Third, the Biden administration has also revived its predecessor’s ‘minilateral’ initiatives, namely the previously-dormant Blue Dot Network (BDN) in tandem with Australia and Japan. Earlier this year, the three governments, in cooperation with the OECD, hosted a major event in Paris, which brough together leading experts, civil society groups, sovereign wealth fund managers, and 150 global executives responsible for US$12 trillion in combined portfolio. The US State Department hailed the group’s inaugural meeting in Paris as a concerted effort to ensure, “The Blue Dot Network will be a globally recognized symbol of market-driven, transparent and sustainable infrastructure projects.”
Finally, this year also saw the Group of Seven (G7) club of industrialized nations vowing to launch a global infrastructure initiative, namely the “Build Back Better World” (B3W), which aims to provide a “values-driven, high-standard and transparent” alternative to the BRI among developing countries. Over the long-run, an expanded G7, which is set to include Australia, South Korea, and India, is aiming to “collectively catalyze” potentially trillion of dollars, drawn from public-private-partnership schemes, to help narrow the global infrastructure spending gap. Down the road, the main objective of all these interconnected initiatives is to consolidate developmental aid and investment plans of developed nations as well as draw on the expertise, influence and eventually the sizeable capital of global investors to bolster big-ticket infrastructure projects, which are in consonance with and reinforce established good governance standards.

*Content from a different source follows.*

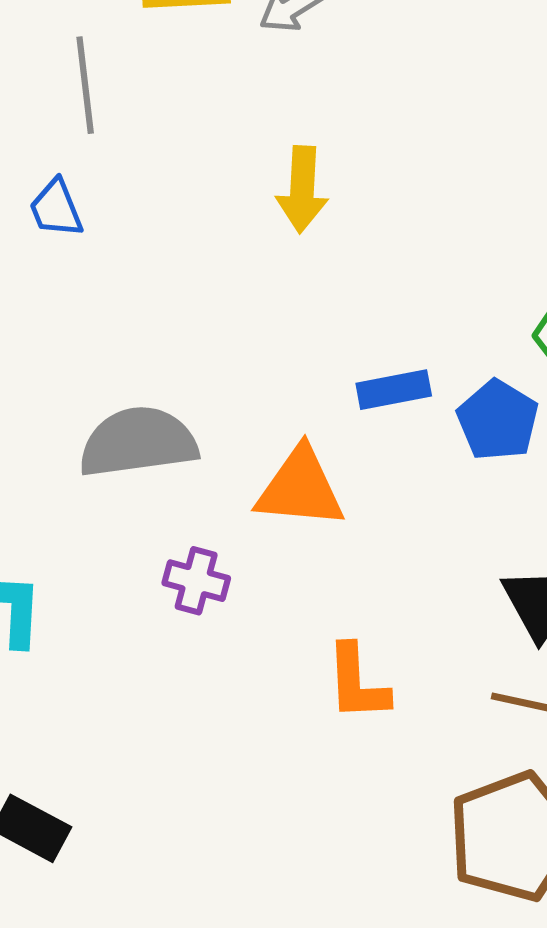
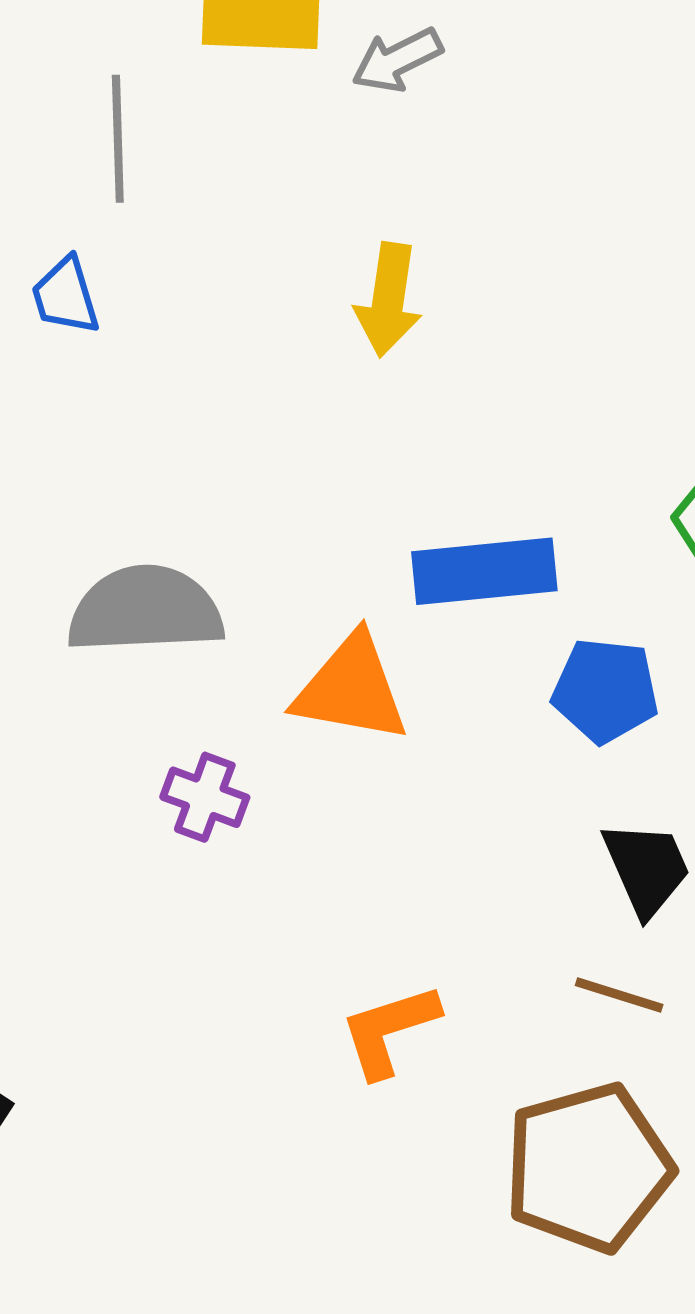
blue rectangle: (394, 390) -> (484, 571), size x1.5
blue pentagon: (498, 420) -> (605, 691), moved, turned -30
orange L-shape: (357, 683) -> (389, 1030), moved, turned 70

For developing countries, more competition means greater room for maneuver, diversified partnerships, and a greater access to high-quality big-ticket investments. As the late Singaporean leader Lee Kuan Yew once told his American interlocuters, “[G]ive the region options besides China.” And there are signs that Beijing has also got the message. On his part, President Xi Jinping has underscored his commitment to make the BRI more fiscally and environmentally sustainable, taking note of initial criticisms that greeted massive Chinese infrastructure plans across the developing world.
During the 2021 Boao Forum in Hainan, the Chinese leader has also reached out to private investors, including Big Tech companies in the West, in order explore potential public-private-partnership schemes in the future. In the past, China also showed tremendous flexibility when under criticism, most notably when it decided to forego full veto powers within the Beijing-based Asian Infrastructure Investment Bank (AIIB).
Even more encouragingly, China’s tech champions such as Huawei’s CEO Ren Zhengfei have expressed their willingness to collaborate with the West and, if necessary, even share part of their 5G technology in order to head of lose-lose-confrontation. Ultimately, infrastructure development schemes shouldn’t be reduced to and defined by an ‘East vs West’ dichotomy, since any binary approach only risks creating a technological iron curtain, which, in turn, could precipitate decoupling within the broader global economy.
Global entrepôts and financial hubs such as Singapore and Switzerland could serve as crucial ‘neutral’ platforms for raising large-scale infrastructure-related capital in ways that transcend any putative “Ne Cold War” between rival superpowers. Given the scale of the global infrastructure challenge, flexible and cross-cutting partnerships schemes, if not tech alliances of convenience, are indispensable to aiding post-pandemic recovery as well as long-term economic dynamism in an increasingly crowded, digitalized world.